Parlamentsdirektion / PHOTO SIMONIS
Staatsanwaltschaft Innsbruck stellt Verfahren gegen Dominik Schrott ein

Neuigkeiten von der Strafverfahrensfront gegenüber (Ex-)-ÖVP-Politikern und Mitarbeitern. Aktuell hat die Staatsanwaltschaft (StA) Innsbruck das Verfahren gegen den ehemaligen ÖVP-Nationalratsabgeordneten Dominik Schrott eingestellt. Ursprünglich ging es um den Vorhalt des Förderungsmissbrauchs durch Schrott gegenüber dem Bundesland Tirol.
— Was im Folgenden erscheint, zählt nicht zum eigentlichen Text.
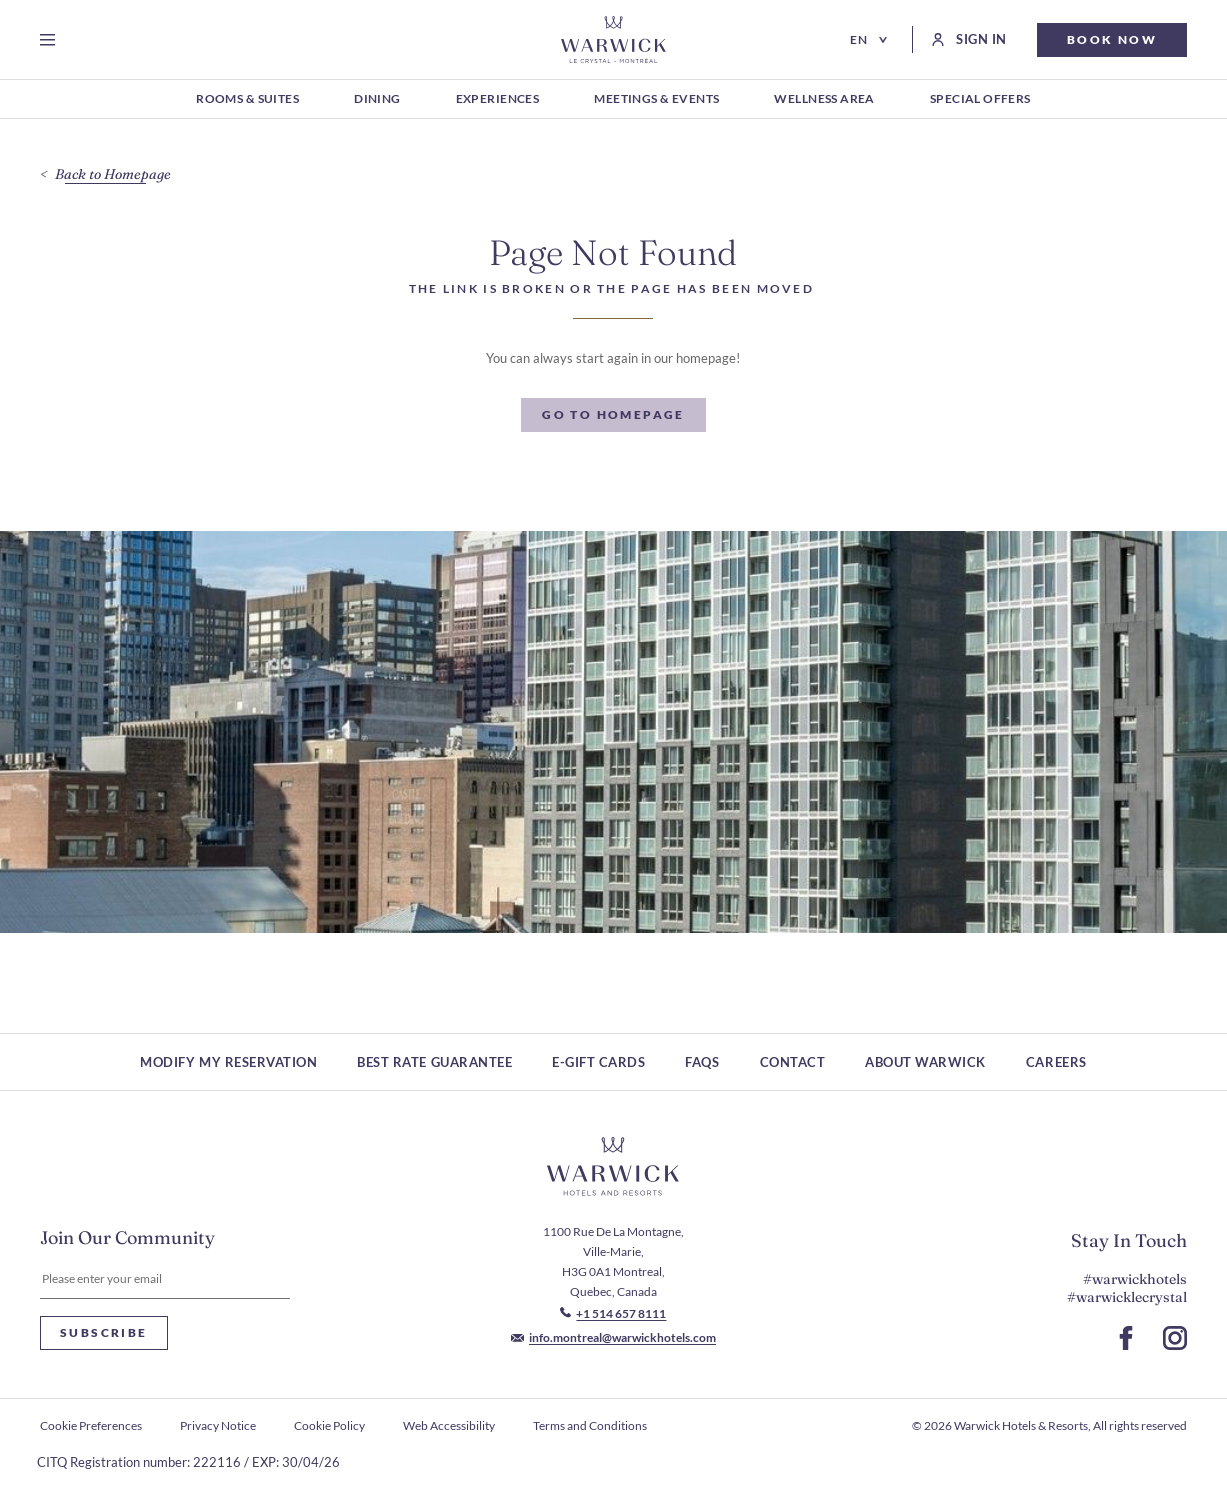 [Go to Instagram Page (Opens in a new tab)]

Das sei jetzt laut StA Innsbruck nicht mehr aufrecht zu erhalten.

Im Zuge des Verfahrens war bereits die gesamte Fördersumme von Schrott bzw. der von ihm initiierten Online-Plattform für kinder- und familienfreundliche Wanderwege an die Förderstelle des Landes Tirol zurückbezahlt worden.

Schrott musste 2018 als ÖVP-Abgeordneter zurücktreten

Schrott musste 2018 als ÖVP-Abgeordneter in Wien zurücktreten und seine vielversprechende Karriere innerhalb der Tiroler Volkspartei beenden. Schon beim Auftreten der ersten Verdachtsmomente gegen Schrott wurden innerhalb der ÖVP-Tirol Stimmen laut, dass es in Wahrheit um einen Machtkampf gehen würde und innerparteiliche Gegner die Causa Fördergeld zum Anlass genommen hätten, die Karriere des türkis-schwarzen Nachwuchspolitikers zu beenden.

Innerhalb der Tiroler ÖVP unter Günther Platter brechen in jüngster Zeit immer mehr Baustellen auf. So rebelliert etwa die Führungsmannschaft des ÖAAB, an der Spitze Arbeiterkammerpräsident Erwin Zangerl, gegen die Mutterpartei und boykottiert den Nationalratswahlkampf 2019.